There is real money to be made at last in joining forces. To begin with, while the cat riskers got the early cash from the insurers, the climateers have won the PR crown. So the cat riskers have partly rebranded themselves as “climate” experts.

Moody’s announced on August 5 the acquisition of RMS, a cat model house now described as the “leader in climate and natural disaster risk”. Moody’s agreed to pay $2bn when the deal closes. The press release disclosed the previously private recent results of RMS, which has projected revenues of $320m for the year ending September 30, with $55m in operating income. RMS had long been a bit more “climatey” than its fellow cat riskers, seeking more business from those, such as governments, looking further out at the risk horizon.

Robert Muir-Wood, its chief scientist, was a co-author of the 2007 IPCC report. He says of the deal: “So you are marrying climate modelling with (cat risk) loss modelling. There is increased convergence since the available computation power has increased.” OK, $2bn? Vinoth Jayakumar, of Draper Esprit, a London venture capital firm, will raise you and see you. Back in April, announcing a fundraising for Cervest, he wrote that “climate intelligence is a new $40bn market category”. Wow. Maybe one minor question, really just administrative stuff.

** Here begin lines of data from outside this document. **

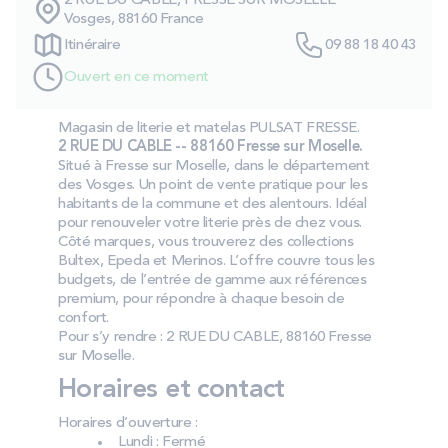
2 RUE DU CABLE, FRESSE SUR MOSELLE
PROMOS
Vosges, 88160 France
Itinéraire
09 88 18 40 43
Ouvert en ce moment
Technologie bultex
Magasin de literie et matelas PULSAT FRESSE.
2 RUE DU CABLE -- 88160 Fresse sur Moselle.
Nos engagements
Situé à Fresse sur Moselle, dans le département
des Vosges. Un point de vente pratique pour les
habitants de la commune et des alentours. Idéal
pour renouveler votre literie près de chez vous.
Storelocator
Contact
Mon compte
Côté marques, vous trouverez des collections
Bultex, Epeda et Merinos. L’offre couvre tous les
budgets, de l’entrée de gamme aux références
premium, pour répondre à chaque besoin de
confort.
Pour s’y rendre : 2 RUE DU CABLE, 88160 Fresse
sur Moselle.
Horaires et contact
Horaires d’ouverture :
Lundi : Fermé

For example, say the Securities and Exchange Commission pushes ahead with plans to mandate climate disclosures for securities issuers, how do all those US companies find the computation time and data storage to do the modelling to comply? They might try to buy in climate modellers’ services but that is assuming they are available. Some who look at the present conservative composition of the US Supreme Court might not, seeing an opportunity for legal challenge. As Muir Wood points out: “Regulation is likely to put a lot of demands on organisations to anticipate future risks. We recognise the scale of computation is increasing and so more and more will be run in the cloud.”